But Wild at Heart, a lurid, hilarious, and romantic road tour of psychosexual heaven and hell that stars Laura Dern as sexy southern yo-yo Lula Pace Fortune, a girl who escapes her mother's clutches to pursue true love with good-hearted bad-boy parolee Sailor Ripley (Nicolas Cage), is what we've really been waiting for. It aspires to far more than "Twin Peaks" ever could have.

In fact, after all the fun with "Twin Peaks," the gleeful collective revelling in its stunning weirdness, it's almost necessary to reorient one's thinking to what David Lynch is after on the big as opposed to the small screen. After all, the absurdist poetry of everyday American life (which Americans themselves seem to be getting hip to now) is just the tip of Lynch's iceberg. Hearing about the film Lynch didn't make before he made Wild at Heart does the job of reminding one of his larger ambitions.

Prague Comes to Tinseltown

Franz Kafka is David Lynch's favorite writer--a fact that should surprise no one. And it is Kafka's most famous story, "The Metamorphosis" (the dark, droll, heart-wrenching one that begins, "As Gregor Samsa awoke one morning from uneasy dreams he found himself transformed in his bed into a gigantic insect"), that Lynch wanted to make into a movie about a year and a half ago, before he turned to Wild at Heart. In fact, Lynch still wants to make it. "It could be a no-win situation," he admits (this is a story in which the protagonist is a cockroach). "But I would like to do it, because, you know, I would just like to do it. I think it would be really thrilling. We ran into some problems, though, with the bug. It was going to cost two and a half million to make the bug and then it still wouldn't be able to do all the things... You see, I want the bug to come to work at, say, seven in the morning, and go into hair and makeup and come out and be able to work all day. I want to talk to the bug and rehearse and do all the stuff, and right now they say it's impossible."
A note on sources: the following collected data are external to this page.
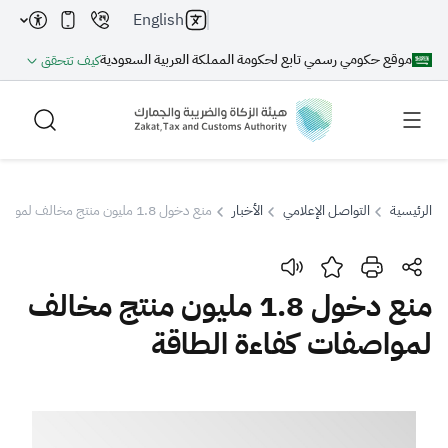
English
موقع حكومي رسمي تابع لحكومة المملكة العربية السعودية
كيف تتحقق
الرئيسية
التواصل الإعلامي
الأخبار
منع دخول 1.8 مليون منتج مخالف لمواصفات كفاءة الطاقة
بحث
منع دخول 1.8 مليون منتج مخالف
لمواصفات كفاءة الطاقة
بحث AI
بحث
اقتراحات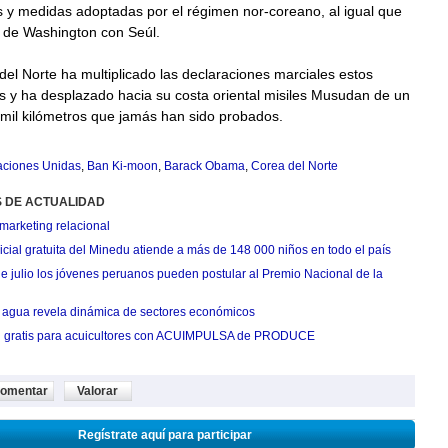
s y medidas adoptadas por el régimen nor-coreano, al igual que
d de Washington con Seúl.
el Norte ha multiplicado las declaraciones marciales estos
s y ha desplazado hacia su costa oriental misiles Musudan de un
mil kilómetros que jamás han sido probados.
ciones Unidas
,
Ban Ki-moon
,
Barack Obama
,
Corea del Norte
S DE ACTUALIDAD
marketing relacional
cial gratuita del Minedu atiende a más de 148 000 niños en todo el país
de julio los jóvenes peruanos pueden postular al Premio Nacional de la
agua revela dinámica de sectores económicos
n gratis para acuicultores con ACUIMPULSA de PRODUCE
omentar
Valorar
Regístrate aquí para participar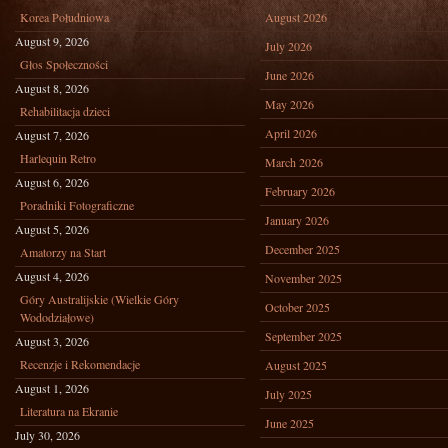
Korea Południowa
August 2026
August 9, 2026
July 2026
Głos Społeczności
June 2026
August 8, 2026
May 2026
Rehabilitacja dzieci
April 2026
August 7, 2026
Harlequin Retro
March 2026
August 6, 2026
February 2026
Poradniki Fotograficzne
January 2026
August 5, 2026
December 2025
Amatorzy na Start
August 4, 2026
November 2025
Góry Australijskie (Wielkie Góry
October 2025
Wododziałowe)
September 2025
August 3, 2026
Recenzje i Rekomendacje
August 2025
August 1, 2026
July 2025
Literatura na Ekranie
June 2025
July 30, 2026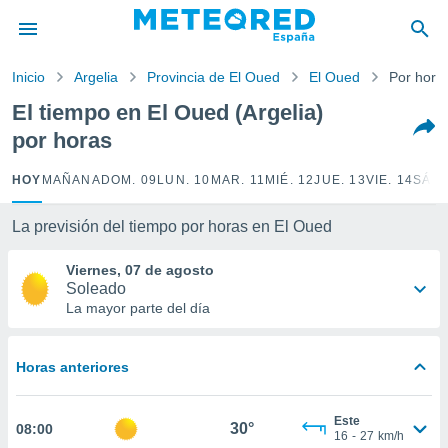
privacidad
o de
Inicio
Argelia
Provincia de El Oued
El Oued
Por hora
tiempo.com)
borado por
El tiempo en El Oued (Argelia)
es para
por horas
ue la
 que se
e calidad.
HOY
MAÑANA
DOM. 09
LUN. 10
MAR. 11
MIÉ. 12
JUE. 13
VIE. 14
SÁB.
eder a este
ediante las
La previsión del tiempo por horas en El Oued
opciones:
Viernes, 07 de agosto
ookies y
Soleado
e forma
La mayor parte del día
d digital
ada, basada
Horas anteriores
mación
ediante
ecnologías
Este
30°
08:00
nos permite
16
-
27
km/h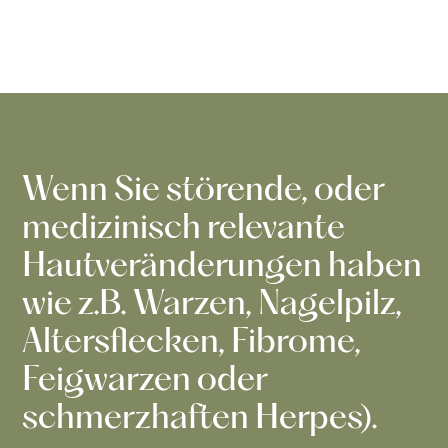
Wenn Sie störende, oder
medizinisch relevante
Hautveränderungen haben
wie z.B. Warzen, Nagelpilz,
Altersflecken, Fibrome,
Feigwarzen oder
schmerzhaften Herpes).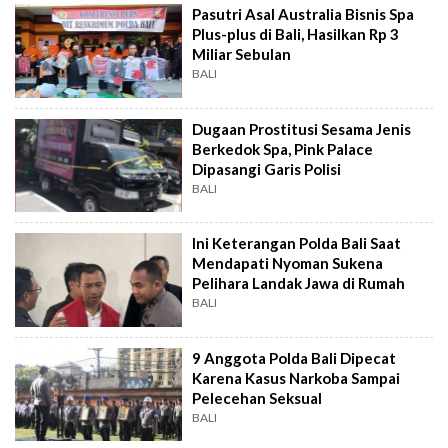
Pasutri Asal Australia Bisnis Spa
Plus-plus di Bali, Hasilkan Rp 3
Miliar Sebulan
BALI
Dugaan Prostitusi Sesama Jenis
Berkedok Spa, Pink Palace
Dipasangi Garis Polisi
BALI
Ini Keterangan Polda Bali Saat
Mendapati Nyoman Sukena
Pelihara Landak Jawa di Rumah
BALI
9 Anggota Polda Bali Dipecat
Karena Kasus Narkoba Sampai
Pelecehan Seksual
BALI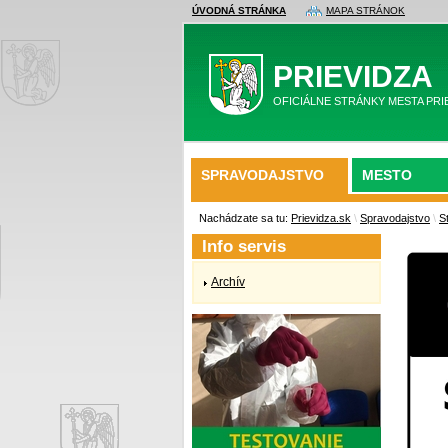
ÚVODNÁ STRÁNKA
MAPA STRÁNOK
PRIEVIDZA
OFICIÁLNE STRÁNKY MESTA PRI
SPRAVODAJSTVO
MESTO
Nachádzate sa tu:
Prievidza.sk
\
Spravodajstvo
\
S
Info servis
Archív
It's pronouncements like this one, delivered deadpan in a genially pinched voice and mid-western accent, that make for Lynch's considerable reputation as an eccentric. Everything written about Lynch sooner or later begins to recount what are, to be fair, strange fascinations (morgues, human organs, factories, Reagan Republicanism), curious habits (eating the same thing at Bob's Big Boy every day at the same time for seven years, living without furniture, always wearing shirts buttoned at the neck), and quaint expressions ("cool enough," "neat"). Lynch does give the press something to run with. He presents a case of double cognitive dissonance: first, you have a very friendly man (he's got a great handshake, the warmest in Hollywood) who talks without missing a beat about such personal predilections as dissecting bodies; and you also have an obviously sophisticated person who intermittently affects extremely unsophisticated enthusiams, all without a trace of irony (Kyle MacLachlan's Agent Cooper in "Twin Peaks" is reportedly a deliberate, affectionate portrait of Lynch).

It's all well and good to shake your head at Lynch's eccentricities. But his creativity, much like Kafka's, is rare and mysterious and not to be diminished (or romanticized) by the details of his personality. Kafka once admitted that the key to his art was his ability to dream while he was awake. The inexorable, skewed logic of Eraserhead, Blue Velvet, and the new Wild at Heart also seems to be derived from conscious access to what are properly unconscious states of mind.The imagery alone bespeaks the sheer ingenuity of dream reality, in which several psychological imperatives are satisfied in single gestures. If you bring this up with Lynch, and ask him if he too can dream while he is awake, he almost answers yes: "I think that's the whole thing," he says. "Every film is like a waking dream. All the ideas are like daydreams."